Cannes: Irrational Man review

Unless Woody Allen is to live until a very old age indeed, he must currently be in the later part of his career as a filmmaker. Even still, he’s just premiered one of the most youthful and sprightly pictures of his entire body of work.

Irrational Man is a highly entertaining thriller with laughs, or perhaps even a comedy with thrills. The story centres on a fictional college in Newport and two romances that unfold on its campus. The first is between Abe (Joaquin Phoenix) and a fellow lecturer, Rita (Parker Posey), and the second is between Abe and a student, Jill (Emma Stone).

And then there’s a murder mystery, which brings with it a number of moral questions and a lot of self-examination.

Abe begins the film as a laconic, boozing philosophy lecturer who sees no point to life and even plays actual, real Russian Roulette just because he can. But after making one particular, and rather surprising decision, he suddenly feels free and able to enjoy life.

Allen paints in his broadest strokes when it comes to Abe’s moods. We see him knocking back whisky in the early scenes and then later riding a bike with carefree abandon, but the character’s trajectory is still fascinating and Phoenix plays the part beautifully. He’s utterly convincing as both the slobby drunk professor and the energetic guy without a worry in the world. Phoenix has often proven himself a remarkable physical performer, and here again uses his whole body to create this character, and help elaborate on both mood and motivations.

Stone also proves herself to be one of the film’s treasures, breathing far more life into the role of Jill than you might expect from her appearance in Allen’s underwhelming and decidedly patchy period picture, Magic in Moonlight. That time, she was given far too many goofy scenes and not enough substance, but this time, Allen has written a much rounder role, something in keeping with the more interesting ingenues we’ve met in his work.

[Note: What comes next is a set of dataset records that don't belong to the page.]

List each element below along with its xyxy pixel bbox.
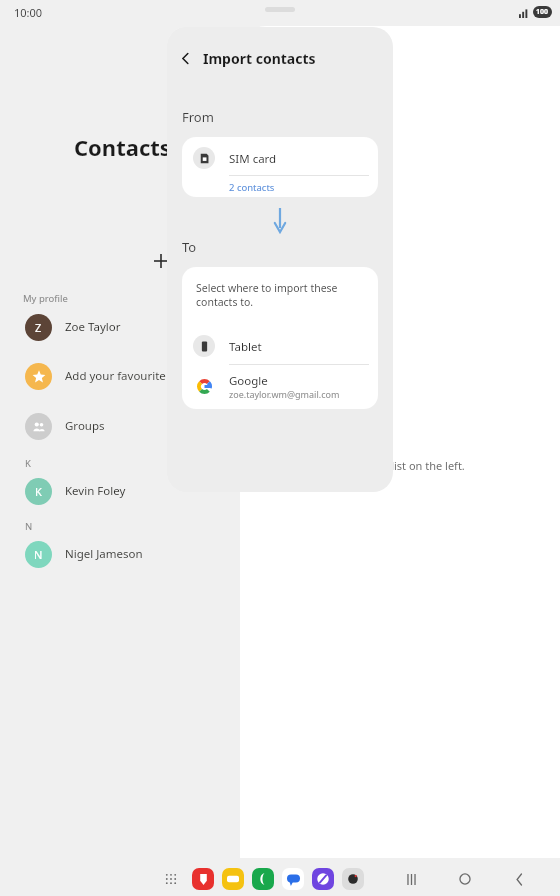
button[interactable]: K xyxy=(10,477,240,505)
staticText: K xyxy=(25,457,31,470)
button[interactable]: Back xyxy=(502,862,536,896)
staticText: Google xyxy=(229,373,268,389)
staticText: Contacts xyxy=(74,132,171,162)
staticText: SIM card xyxy=(229,151,277,167)
staticText: Kevin Foley xyxy=(65,483,126,499)
button[interactable]: Z xyxy=(10,313,240,341)
button[interactable]: Notes xyxy=(192,868,214,890)
staticText: 10:00 xyxy=(14,5,43,20)
staticText: Import contacts xyxy=(203,49,316,68)
staticText: N xyxy=(25,520,33,533)
button[interactable]: Tablet xyxy=(182,329,378,363)
staticText: 100 xyxy=(536,7,549,17)
staticText: Zoe Taylor xyxy=(65,319,121,335)
staticText: Groups xyxy=(65,418,105,434)
button[interactable]: Recents xyxy=(394,862,428,896)
button[interactable]: Apps xyxy=(158,866,184,892)
button[interactable]: Add contact xyxy=(148,248,174,274)
button[interactable]: Add your favourite contacts xyxy=(10,355,240,397)
staticText: Select where to import these contacts to… xyxy=(196,281,356,309)
staticText: zoe.taylor.wm@gmail.com xyxy=(229,388,340,400)
staticText: N xyxy=(34,547,43,562)
button[interactable]: Phone xyxy=(252,868,274,890)
button[interactable]: Home xyxy=(448,862,482,896)
button[interactable]: Files xyxy=(222,868,244,890)
staticText: Z xyxy=(35,320,42,335)
staticText: K xyxy=(35,484,42,499)
button[interactable]: Back xyxy=(167,41,203,75)
button[interactable]: N xyxy=(10,540,240,568)
button[interactable]: Google xyxy=(182,367,378,405)
button[interactable]: Messages xyxy=(282,868,304,890)
staticText: To xyxy=(182,238,197,256)
staticText: Tablet xyxy=(229,339,262,355)
button[interactable]: Internet xyxy=(312,868,334,890)
staticText: Add your favourite contacts xyxy=(65,368,215,384)
button[interactable]: Camera xyxy=(342,868,364,890)
staticText: From xyxy=(182,108,214,126)
staticText: Nigel Jameson xyxy=(65,546,143,562)
staticText: Select a contact from the list on the le… xyxy=(260,458,540,473)
staticText: 2 contacts xyxy=(229,181,275,194)
button[interactable]: SIM card xyxy=(182,137,378,197)
button[interactable]: Groups xyxy=(10,405,240,447)
staticText: My profile xyxy=(23,292,68,305)
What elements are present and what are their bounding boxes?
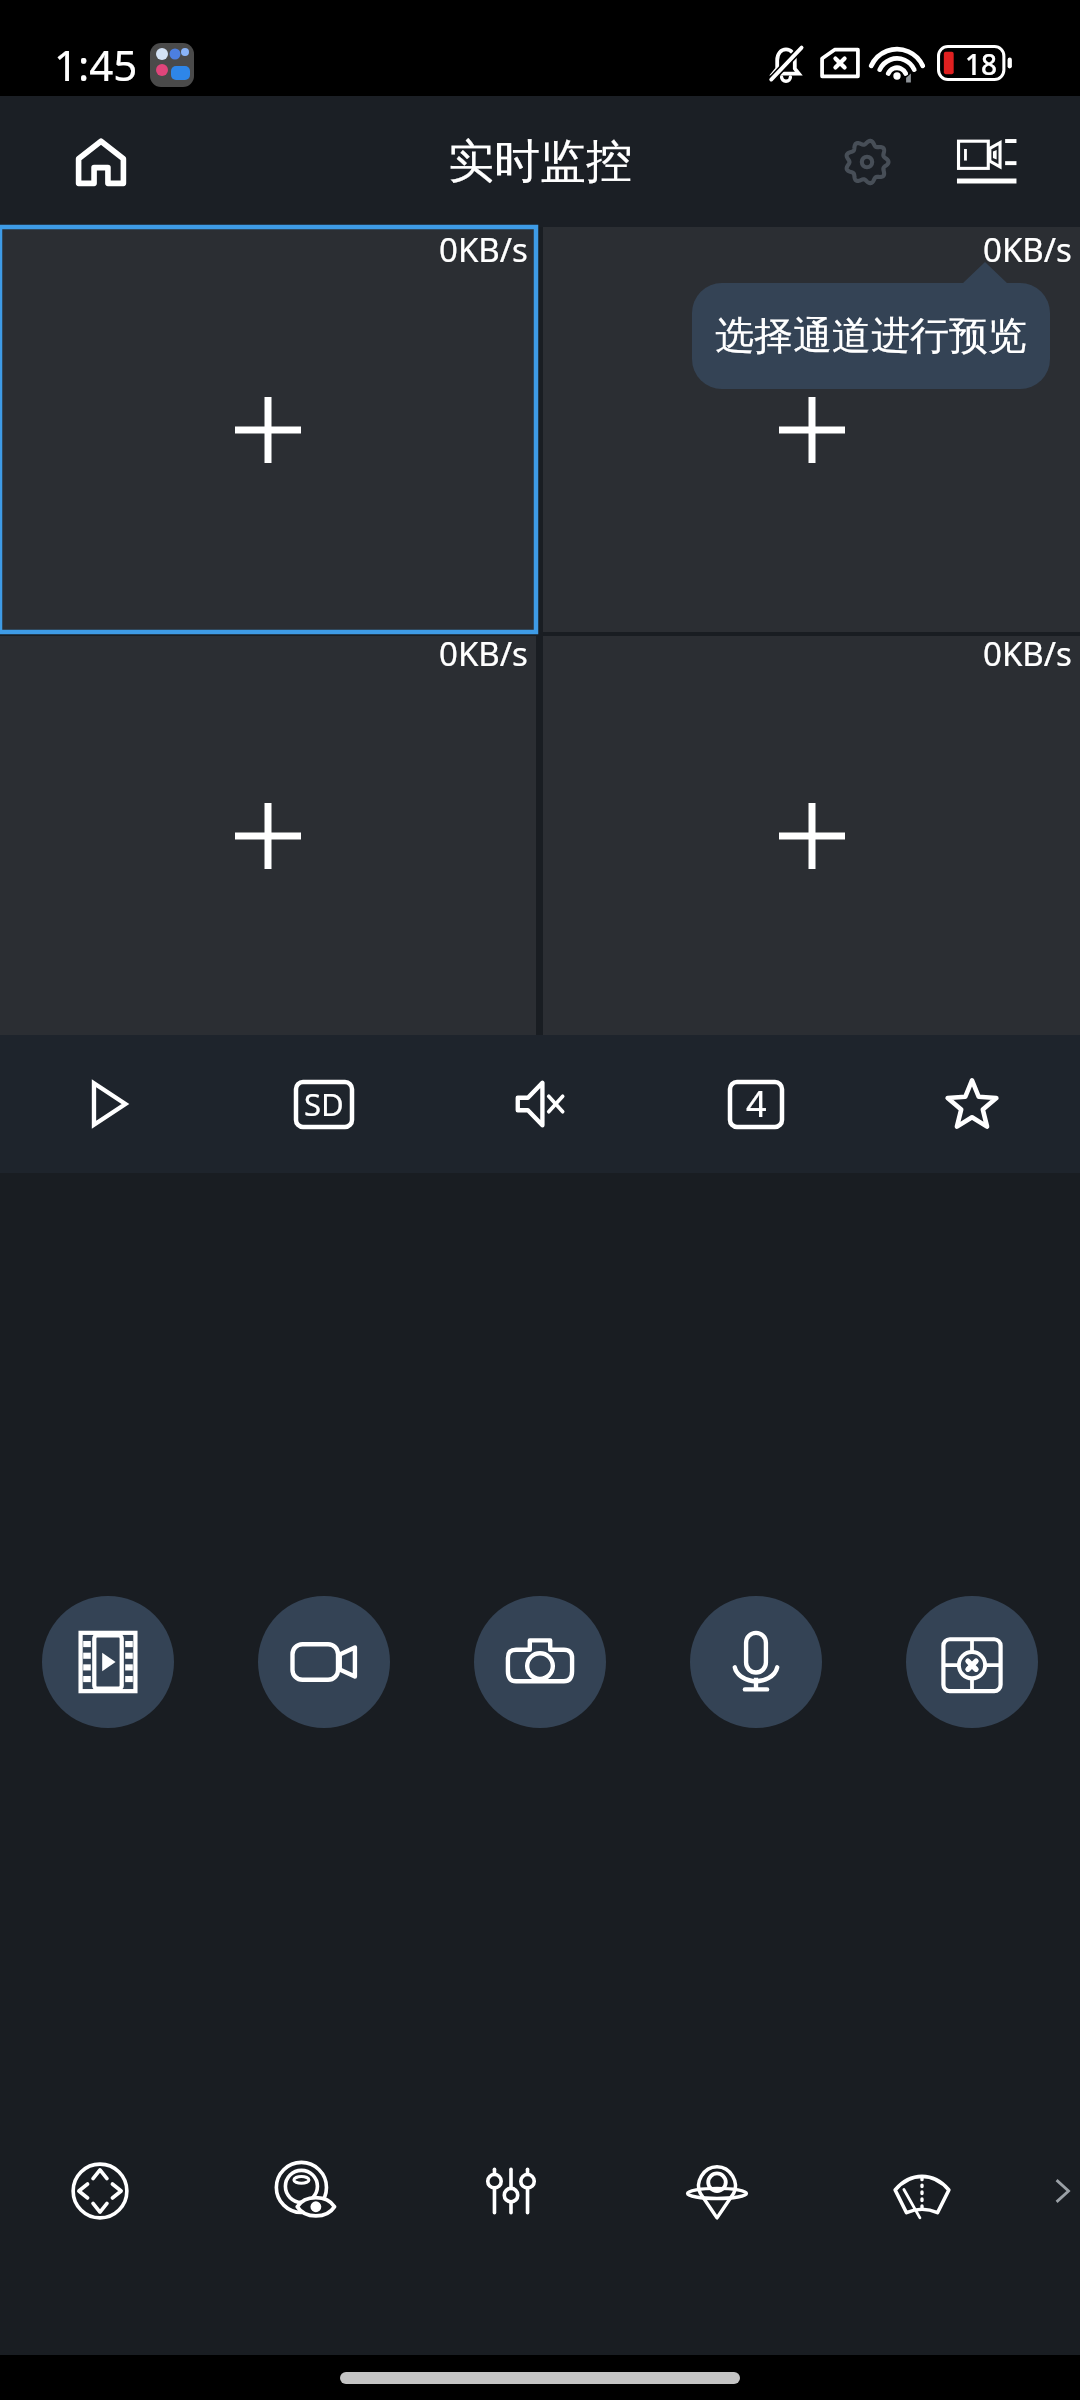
staticText: 选择通道进行预览 [715,311,1027,360]
button[interactable]: Channel list [941,116,1033,208]
staticText: 1:45 [54,36,138,93]
button[interactable]: Wiper [857,2126,987,2256]
staticText: 0KB/s [439,631,528,676]
staticText: SD [304,1083,344,1125]
button[interactable]: More tools [1033,2126,1080,2256]
button[interactable]: Image settings [446,2126,576,2256]
button[interactable]: PTZ control [35,2126,165,2256]
button[interactable]: Two-way talk [690,1596,822,1728]
button[interactable]: Favorite [864,1035,1080,1173]
button[interactable]: Play [0,1035,216,1173]
button[interactable]: Home [55,116,147,208]
button[interactable]: 0KB/s [0,227,536,632]
button[interactable]: Preset [239,2126,369,2256]
button[interactable]: Settings [821,116,913,208]
button[interactable]: Close all channels [906,1596,1038,1728]
staticText: 实时监控 [448,133,632,191]
staticText: 18 [965,45,998,81]
button[interactable]: 0KB/s [543,227,1080,632]
button[interactable]: Split 4 channels [648,1035,864,1173]
staticText: 0KB/s [983,227,1072,272]
button[interactable]: Record [258,1596,390,1728]
staticText: 0KB/s [983,631,1072,676]
button[interactable]: Mute [432,1035,648,1173]
button[interactable]: Playback [42,1596,174,1728]
staticText: 0KB/s [439,227,528,272]
button[interactable]: 0KB/s [543,636,1080,1035]
button[interactable]: Position [652,2126,782,2256]
button[interactable]: Snapshot [474,1596,606,1728]
button[interactable]: 0KB/s [0,636,536,1035]
button[interactable]: Stream quality SD [216,1035,432,1173]
staticText: 4 [746,1079,767,1128]
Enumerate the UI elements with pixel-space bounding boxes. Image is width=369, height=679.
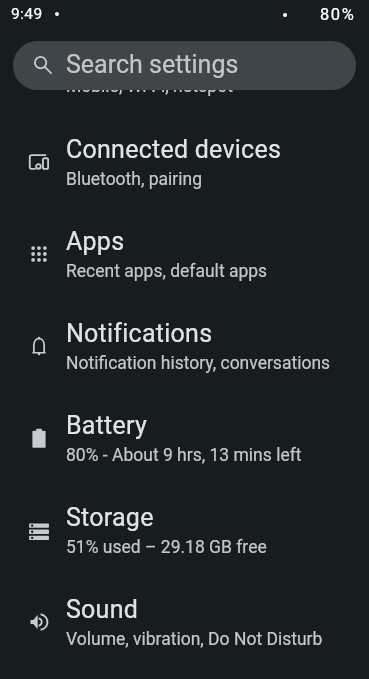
staticText: Mobile, Wi-Fi, hotspot xyxy=(66,76,233,97)
staticText: Notification history, conversations xyxy=(66,353,331,374)
staticText: Bluetooth, pairing xyxy=(66,169,203,190)
staticText: Connected devices xyxy=(66,135,282,164)
staticText: 51% used – 29.18 GB free xyxy=(66,537,267,558)
button[interactable]: Search settings xyxy=(13,41,356,90)
staticText: Search settings xyxy=(66,50,239,79)
staticText: Notifications xyxy=(66,319,213,348)
staticText: Volume, vibration, Do Not Disturb xyxy=(66,629,323,650)
staticText: Apps xyxy=(66,227,125,256)
staticText: 80% xyxy=(320,5,356,24)
button[interactable]: Battery xyxy=(0,392,369,484)
staticText: Storage xyxy=(66,503,154,532)
button[interactable]: Storage xyxy=(0,484,369,576)
staticText: Recent apps, default apps xyxy=(66,261,268,282)
staticText: 9:49 xyxy=(11,5,43,23)
staticText: Battery xyxy=(66,411,148,440)
button[interactable]: Connected devices xyxy=(0,116,369,208)
button[interactable]: Sound xyxy=(0,576,369,668)
button[interactable]: Apps xyxy=(0,208,369,300)
staticText: 80% - About 9 hrs, 13 mins left xyxy=(66,445,302,466)
button[interactable]: Notifications xyxy=(0,300,369,392)
staticText: Sound xyxy=(66,595,139,624)
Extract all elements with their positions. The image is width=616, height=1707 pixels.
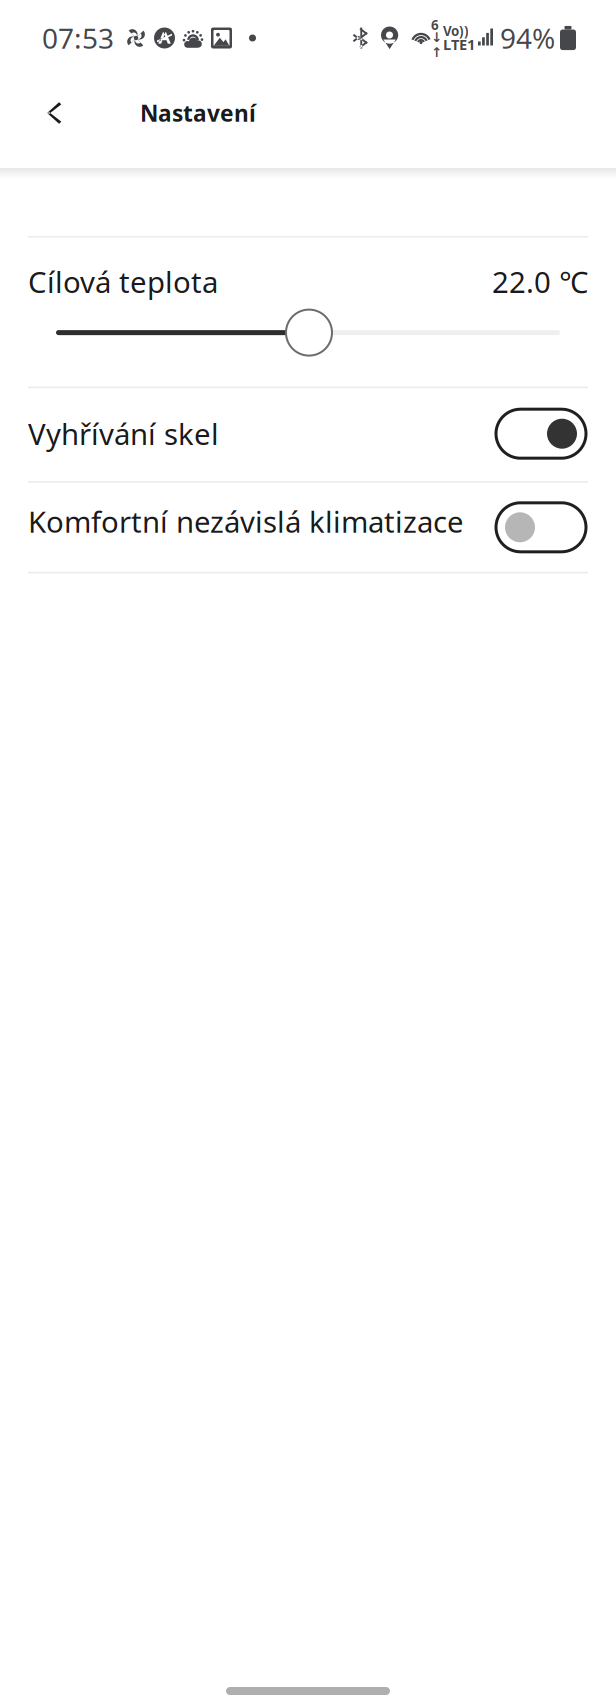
staticText: LTE1 [443, 35, 475, 54]
staticText: 94% [500, 19, 555, 57]
staticText: Cílová teplota [28, 262, 218, 301]
staticText: Vyhřívání skel [28, 414, 219, 453]
staticText: Komfortní nezávislá klimatizace [28, 502, 464, 541]
staticText: 6 [431, 16, 439, 34]
button[interactable]: Vyhřívání skel [28, 388, 588, 481]
staticText: 07:53 [42, 19, 114, 57]
staticText: ↓↑ [431, 30, 442, 60]
staticText: Vo)) [443, 22, 469, 40]
staticText: Nastavení [140, 98, 256, 128]
button[interactable]: Komfortní nezávislá klimatizace [28, 483, 588, 572]
staticText: 22.0 ℃ [492, 262, 588, 301]
button[interactable]: Zpět [24, 85, 84, 141]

Indeed, Irrational Man is filled with familiar Allen tropes, which isn’t surprising. It’s only the idea of a young girl constantly pushing to sleep with an older man that left me wishing he could move on. Elsewhere, there are elements in common with Crimes and Misdemeanours, Manhattan Murder Mystery and Match Point, and Allen manages to adeptly balance intellectual concepts with comedy the way he so often used to do so well.

Comparing any modern writer to the greats of Russian literature doesn’t seem like fair a game but Allen really does have the wit to ensure he wouldn’t be embarrassed by such a juxtaposition. Black comedy and philosophical ideas have often worked beautifully together, and Irrational Man stands as another grand romance between the two.

This film certainly engages the audience on an intellectual level, asking for them to constantly consider the reality of philosophical ideas, but at the same time, Allen provides so much light and breezy comedy that this never feels like hard work. And, importantly, the humour in the script never distracts from the ideas, but simply makes them easier to grapple with.

Even when the film begins picks up pace and rushes towards a thrillingly electric climax with help of some silly plot contrivances, these conveniences are and conceits superbly cushioned by jokes.

So, a character finds an obvious admission of guilt in a copy of Crimes and Punishment, providing a daft resolution to an ongoing plot thread. Because there’s such a big laugh, however, the beat plays well. This is smart stuff, and a fine example of what Allen does best.

I long since gave up on Allen’s films hitting the heights of Annie Hall or Manhattan, but Irrational Man confirms that he still knows what a masterpiece looks like, even if this is the closest he’s come to creating one in some time.